Os uruguaios passaram aos oitavos, mas Suárez regressou a casa. Estará afastado da selecção por nove jogos, o que lhe dará imenso tempo para reflectir sobre a sua conduta. Prejudicou-se a si próprio. E também prejudicou a equipa, que hoje entrou em campo já psicologicamente batida sem o colega que figurou entre os melhores marcadores do Mundial de 2010 e marcou 11 golos na fase de qualificação.
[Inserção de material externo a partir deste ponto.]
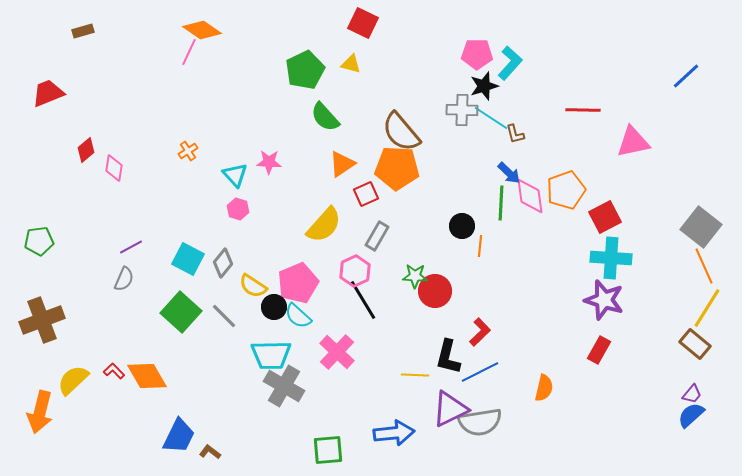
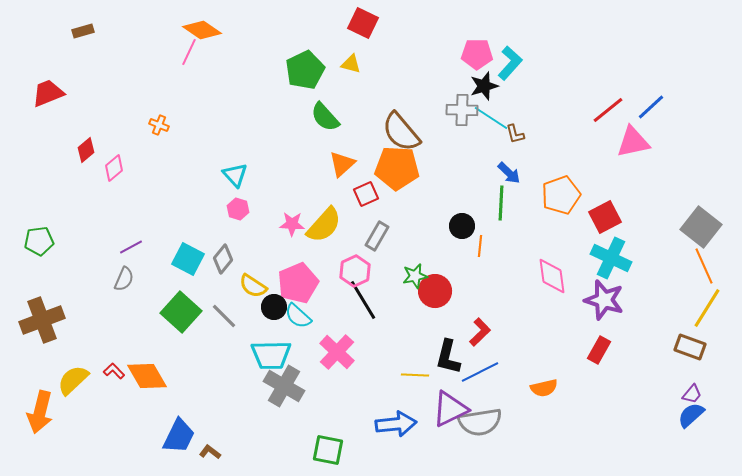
blue line at (686, 76): moved 35 px left, 31 px down
red line at (583, 110): moved 25 px right; rotated 40 degrees counterclockwise
orange cross at (188, 151): moved 29 px left, 26 px up; rotated 36 degrees counterclockwise
pink star at (269, 162): moved 23 px right, 62 px down
orange triangle at (342, 164): rotated 8 degrees counterclockwise
pink diamond at (114, 168): rotated 40 degrees clockwise
orange pentagon at (566, 190): moved 5 px left, 5 px down
pink diamond at (530, 196): moved 22 px right, 80 px down
cyan cross at (611, 258): rotated 21 degrees clockwise
gray diamond at (223, 263): moved 4 px up
green star at (415, 276): rotated 15 degrees counterclockwise
brown rectangle at (695, 344): moved 5 px left, 3 px down; rotated 20 degrees counterclockwise
orange semicircle at (544, 388): rotated 64 degrees clockwise
blue arrow at (394, 433): moved 2 px right, 9 px up
green square at (328, 450): rotated 16 degrees clockwise
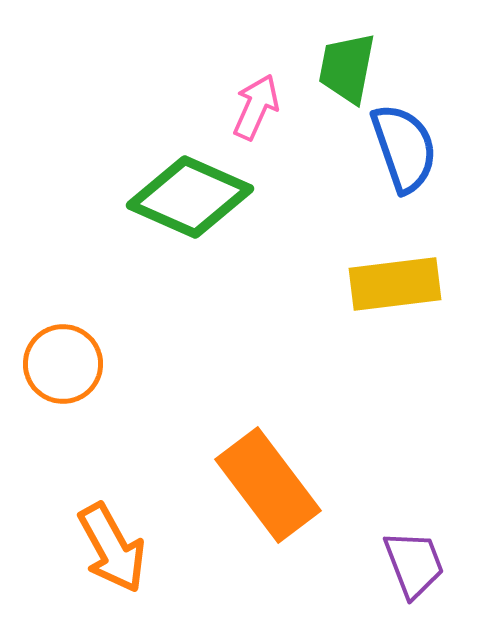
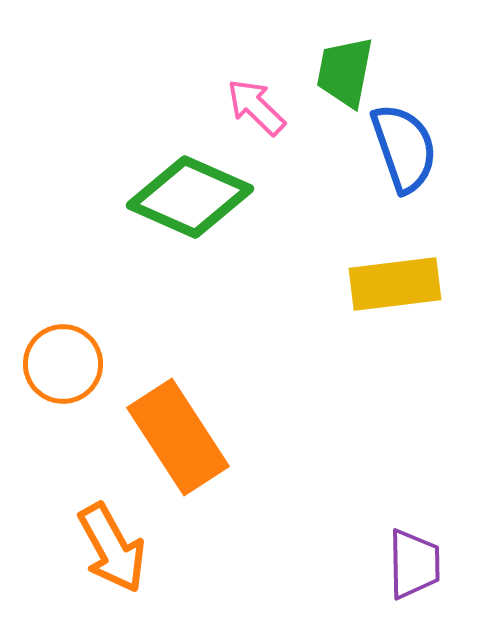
green trapezoid: moved 2 px left, 4 px down
pink arrow: rotated 70 degrees counterclockwise
orange rectangle: moved 90 px left, 48 px up; rotated 4 degrees clockwise
purple trapezoid: rotated 20 degrees clockwise
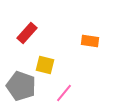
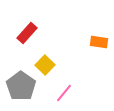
orange rectangle: moved 9 px right, 1 px down
yellow square: rotated 30 degrees clockwise
gray pentagon: rotated 16 degrees clockwise
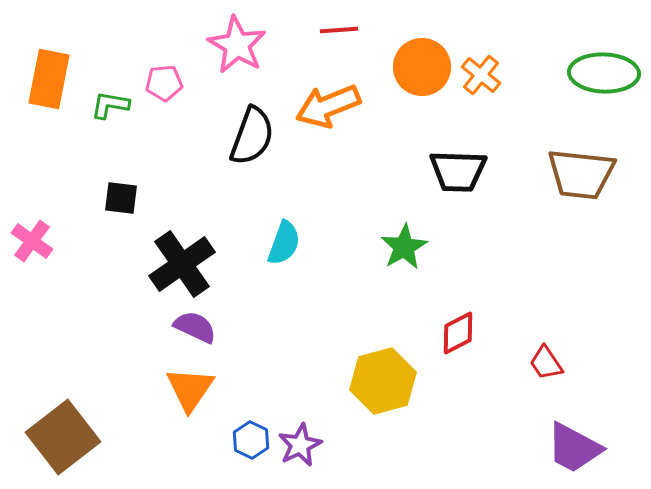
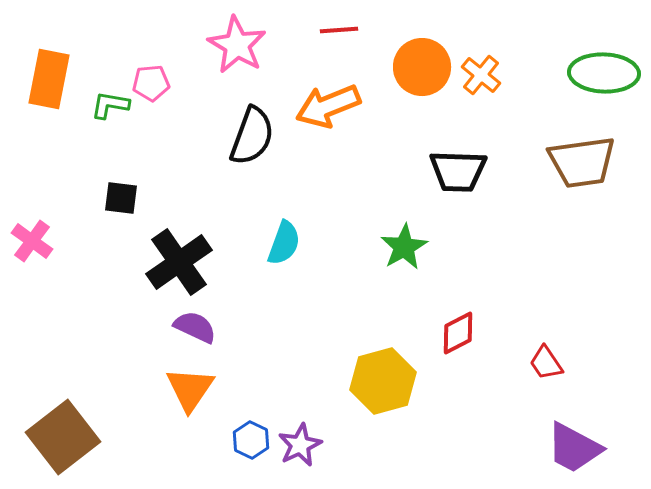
pink pentagon: moved 13 px left
brown trapezoid: moved 1 px right, 12 px up; rotated 14 degrees counterclockwise
black cross: moved 3 px left, 2 px up
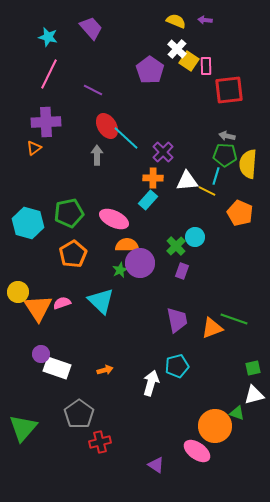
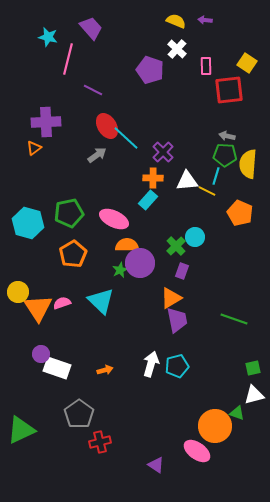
yellow square at (189, 61): moved 58 px right, 2 px down
purple pentagon at (150, 70): rotated 16 degrees counterclockwise
pink line at (49, 74): moved 19 px right, 15 px up; rotated 12 degrees counterclockwise
gray arrow at (97, 155): rotated 54 degrees clockwise
orange triangle at (212, 328): moved 41 px left, 30 px up; rotated 10 degrees counterclockwise
white arrow at (151, 383): moved 19 px up
green triangle at (23, 428): moved 2 px left, 2 px down; rotated 24 degrees clockwise
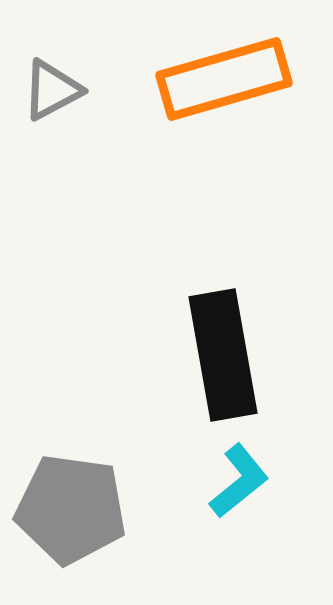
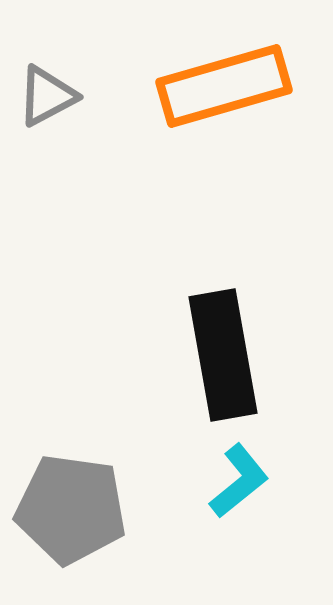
orange rectangle: moved 7 px down
gray triangle: moved 5 px left, 6 px down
Este foi um Uruguai irreconhecível, sem soluções de ataque, em nada semelhante à selecção classificada em quarto lugar no Campeonato do Mundo da África do Sul. Com Forlán, distinguido com o título de melhor jogador nesse torneio, agora substituído na segunda parte após uma exibição apagadíssima, sem conseguir estabelecer a ligação entre o meio-campo e o ataque. Um Uruguai que fica por aqui após ter eliminado ingleses e italianos na fase de grupos.
A Colômbia vai jogar agora com o Brasil, que derrotou também hoje o Chile com o recurso ao desempate por grandes penalidades após o jogo ter terminado 1-1, já após o prolongamento, no estádio do Mineirão, em Belo Horizonte. Scolari deve ter acendido uma vela à Senhora de Caravaggio por este triunfo tão suado.
Mas terá de fazer bem mais que isso nos quartos-de-final se quiser ultrapassar esse poderoso obstáculo chamado Colômbia. Que pode estar para o Brasil em 2014 como o Uruguai esteve em 1950, quando o escrete - também na condição de selecção anfitriã - saiu derrotado do Maracanã, sem apelo nem agravo. Um trauma que chegou aos nossos dias.
"Brasil toca madera", escreve a Marca. Depois do que vimos hoje, no Maracanã e no Mineirão, não admira nada.